Hubo un tiempo en que me dediqué a hacer complejos cálculos y a intentar diseñar, con ayuda de un buen amigo informático, una aplicación más o menos sofisticada para calcular la huella de CO2 de cualquier tipo de desplazamiento entre dos puntos cualesquiera del territorio. Estoy seguro que no fue un trabajo en balde. Creo que mi amigo disfrutó en algún momento del proceso de diseño de la aplicación, aunque intuyo que en otros momentos terminó hasta el gorro de mí. Por otro lado, y creo que esto es lo más importante, sé que este tipo de cosas ya no me motivan lo suficiente. Hacer mis anotaciones y mis listas sobre kilómetros recorridos en coche, residuos producidos en casa o alimentos consumidos, casi al estilo de H.D. Thoreau en Walden, fueron mis últimos coletazos en ese afán escrutador acerca de mi lifestyle.

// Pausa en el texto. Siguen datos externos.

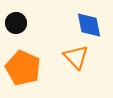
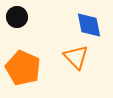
black circle: moved 1 px right, 6 px up
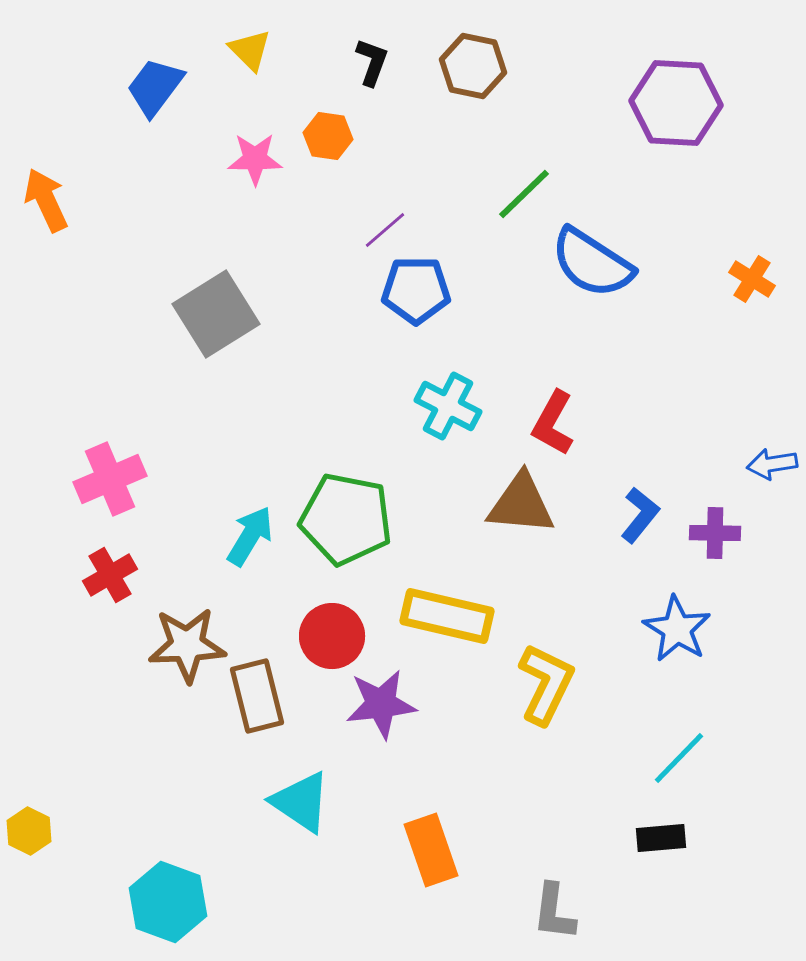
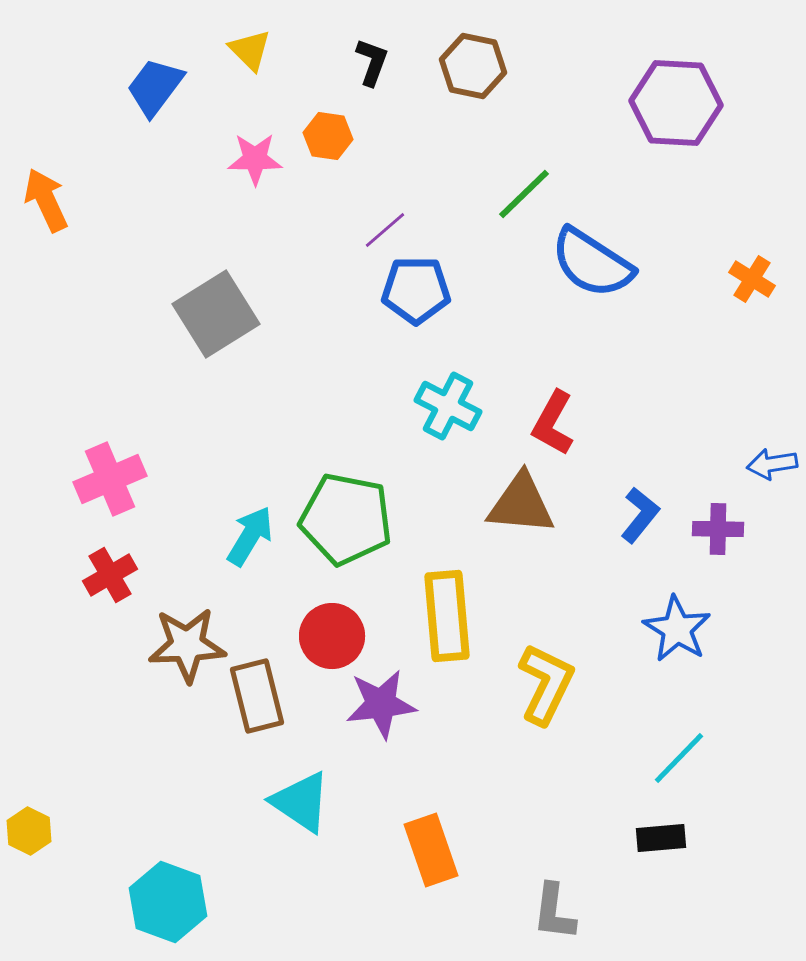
purple cross: moved 3 px right, 4 px up
yellow rectangle: rotated 72 degrees clockwise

Para sopesar mi huella hoy, me basta con sacar todo tipo de envases fitosanitarios, latas de aceite de motor, alpargatas, incluso un martillo del huerto que recién desbrozo y cavo para tomarme la molestia que no se tomó algún anónimo o anónima, depositándolos, lo siento, esta vez sí, en el contenedor de resto más próximo.
Me basta con apagar el ordenador cuando la batería alimentada por la escueta placa solar de Casa Odisea empieza a dar aviso de agotarse y seguir conformándome con ello, no recurriendo al móvil sino dejándome caer en la cama para darme un merecido descanso fuera de social horario y calendario.
Me basta con tomarme mi tiempo para hacer la comida con los productos tan pacientemente crecidos en el huerto o tan confiablemente comprados en tiendas vecinas con cara de mujer.
Me basta con coger la bicicleta en cuanto el horario y la meteorología me lo permiten y renunciar al castigado y vituperado Opel Tigra, aparcado en la era, para recorrer dos kilómetros y medio escasos a La Cuevarruz o Corcolilla, seis a El Collado o los ocho que me separan de la villa alpontina.
El aire que acaricia mi piel, el sol que besa mis párpados, el agua que me revitaliza al refrescar garganta, frente y nuca en la Fuente de La Purísima, me dicen que ese es el buen camino y que no hace falta mucho más. Es tan fácil como mirarme adentro y decirme qué es lo que realmente me conviene, qué me hace bien, que invariablemente coincide con lo que es bueno para los demás y para lo demás, sean personas, animales, plantas, aire, agua, suelo… Un fuego interior, eso es lo más importante y lo más fiable. Pues no somos más que eso, una fugaz pero imponderable combustión.